A large school of fish in the ocean.


Upwelling refers to an oceanographic phenomenon that includes the wind-driven movement of cool, nutrient-rich, dense waters from deeper ocean depths toward the ocean surface to replace the warm, nutrient-depleted surface water. The nutrient-rich cold water brought to the surface by this process stimulates the growth and reproduction of phytoplankton – the primary producers in the ocean food web. Upwelling occurs in five major zones on Earth, which occupy a mere 5% of the total ocean area but account for approximately 25% of the global marine fish catch. The upwelling zones can be identified by significantly high concentrations of chlorophyll-a and cooler sea surface temperatures due to the biomass of the phytoplankton and cooler waters in these regions. It is to be noted that the vast open ocean and coastal currents which drive upwelling have a major influence on the nutrient-rich waters and global fishery production.

Mechanisms Causing Upwelling

Illustration showing the upwelling mechanism.
Illustration showing the upwelling mechanism.

Upwelling is caused by the combined interaction of three main factors: surface winds, Ekman transport, and Coriolis force. Although these three factors work differently for the different upwelling types, the overall general effect is similar. During the upwelling process, the winds blow in a definite direction across the sea surface, causing the water to mix with the winds. The wind leads to water transportation about 90 degrees away from the direction of the flowing wind, which is mainly brought about by the Ekman transport and the Coriolis forces.
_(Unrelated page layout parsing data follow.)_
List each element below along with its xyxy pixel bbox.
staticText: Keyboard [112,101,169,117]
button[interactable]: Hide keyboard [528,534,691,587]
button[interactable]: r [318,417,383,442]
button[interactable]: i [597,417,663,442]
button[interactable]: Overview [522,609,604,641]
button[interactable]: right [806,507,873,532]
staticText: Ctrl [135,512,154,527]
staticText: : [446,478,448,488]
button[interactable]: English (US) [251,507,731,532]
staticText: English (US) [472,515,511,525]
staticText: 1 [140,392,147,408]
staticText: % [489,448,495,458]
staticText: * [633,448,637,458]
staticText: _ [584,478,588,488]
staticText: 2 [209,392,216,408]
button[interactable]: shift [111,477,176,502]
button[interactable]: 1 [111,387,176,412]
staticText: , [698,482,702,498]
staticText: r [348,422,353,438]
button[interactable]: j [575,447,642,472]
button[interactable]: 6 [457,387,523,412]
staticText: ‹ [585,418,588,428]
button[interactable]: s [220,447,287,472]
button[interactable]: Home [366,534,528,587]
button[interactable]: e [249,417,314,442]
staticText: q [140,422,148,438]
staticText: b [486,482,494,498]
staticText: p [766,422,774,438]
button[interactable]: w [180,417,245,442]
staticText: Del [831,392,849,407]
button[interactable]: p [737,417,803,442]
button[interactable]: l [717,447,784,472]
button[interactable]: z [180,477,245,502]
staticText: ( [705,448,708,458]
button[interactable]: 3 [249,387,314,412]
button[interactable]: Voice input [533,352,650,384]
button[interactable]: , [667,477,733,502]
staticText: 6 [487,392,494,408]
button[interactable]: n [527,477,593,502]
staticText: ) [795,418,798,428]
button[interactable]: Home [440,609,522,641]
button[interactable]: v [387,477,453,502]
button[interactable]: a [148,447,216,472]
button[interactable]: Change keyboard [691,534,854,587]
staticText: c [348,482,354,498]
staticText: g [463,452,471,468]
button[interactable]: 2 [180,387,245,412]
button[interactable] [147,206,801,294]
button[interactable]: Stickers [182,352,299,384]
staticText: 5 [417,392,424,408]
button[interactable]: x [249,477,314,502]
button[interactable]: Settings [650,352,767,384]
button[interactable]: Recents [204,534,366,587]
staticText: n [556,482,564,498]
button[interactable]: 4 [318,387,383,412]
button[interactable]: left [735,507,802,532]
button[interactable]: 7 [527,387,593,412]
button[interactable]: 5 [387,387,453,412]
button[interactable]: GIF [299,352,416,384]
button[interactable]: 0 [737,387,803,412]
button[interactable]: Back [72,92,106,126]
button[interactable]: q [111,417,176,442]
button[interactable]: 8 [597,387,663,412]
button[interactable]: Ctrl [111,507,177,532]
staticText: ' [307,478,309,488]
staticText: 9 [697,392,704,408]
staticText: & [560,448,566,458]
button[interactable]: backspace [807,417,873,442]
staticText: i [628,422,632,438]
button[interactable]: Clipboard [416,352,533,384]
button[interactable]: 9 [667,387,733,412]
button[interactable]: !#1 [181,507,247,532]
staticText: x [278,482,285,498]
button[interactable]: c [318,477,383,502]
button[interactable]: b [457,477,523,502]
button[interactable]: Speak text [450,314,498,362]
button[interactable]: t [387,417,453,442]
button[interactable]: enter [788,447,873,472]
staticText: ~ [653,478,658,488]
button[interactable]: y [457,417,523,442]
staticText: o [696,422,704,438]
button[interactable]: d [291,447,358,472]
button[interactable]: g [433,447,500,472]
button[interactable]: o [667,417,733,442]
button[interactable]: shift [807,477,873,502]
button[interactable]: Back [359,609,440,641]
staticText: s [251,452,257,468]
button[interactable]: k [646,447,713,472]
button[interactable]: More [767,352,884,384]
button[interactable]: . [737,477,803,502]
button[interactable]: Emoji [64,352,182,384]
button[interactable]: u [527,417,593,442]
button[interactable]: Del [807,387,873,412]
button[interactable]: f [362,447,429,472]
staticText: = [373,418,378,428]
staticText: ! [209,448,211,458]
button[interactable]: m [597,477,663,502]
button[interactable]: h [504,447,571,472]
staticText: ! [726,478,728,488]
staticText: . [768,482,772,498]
The Ekman transport leads to the movement of the water layer on the surface about 45 degrees away from the wind direction. This water movement causes friction between the topmost layer and the layer under it, resulting in the movement of the successive layers in the same direction as the top layer. The Coriolis force is the principal factor that decides the direction of water movement. In the Northern Hemisphere, the water is moved to the right of the wind direction, whereas in the Southern Hemisphere, the water is transferred to the left of the wind direction.

Coriolis effect
Illustration of the Coriolis Effect.

The Coriolis forces are also responsible for causing upwelling in the open oceans located close to the Equator. The Trade winds that move from 30 degrees latitude toward the Equator lead to upwelling as these winds move the surface water north to south while the deeper water moves upward to fill this gap. It must be noted that the wind patterns created by the slow-moving cyclones cause the movement of surface water aside, leading to upwelling just under the eye of the cyclone. This cooler water then helps in further weakening of the cyclone.

Types Of Upwelling

There are many distinctive types of upwelling, such as coastal upwelling, equatorial upwelling, large-scale wind-driven upwelling, broad-diffusive upwelling, upwelling associated with eddies, and topographically-associated upwelling. The most common types of upwelling have been discussed below:

Coastal Upwelling

This is the most well-known type of upwelling, which is closely related to human activities and supports some of the world’s most productive fisheries. Coastal upwelling occurs along the eastern parts of the great central gyres, where the direction of the flowing wind is parallel to the coastline creating wind-driven currents. The Coriolis force diverts these wind-driven currents, resulting in the transfer of water away from the shores. The deeper, colder, and denser waters then rise to replace the surface waters. Coastal upwelling occurs throughout the year in some places that are referred to as major coastal upwelling systems, whereas it takes place only during specific months of the year in other areas where it is called seasonal coastal upwelling systems. The majority of these upwelling systems have high carbon productivity and are therefore categorized as Large Marine Ecosystems.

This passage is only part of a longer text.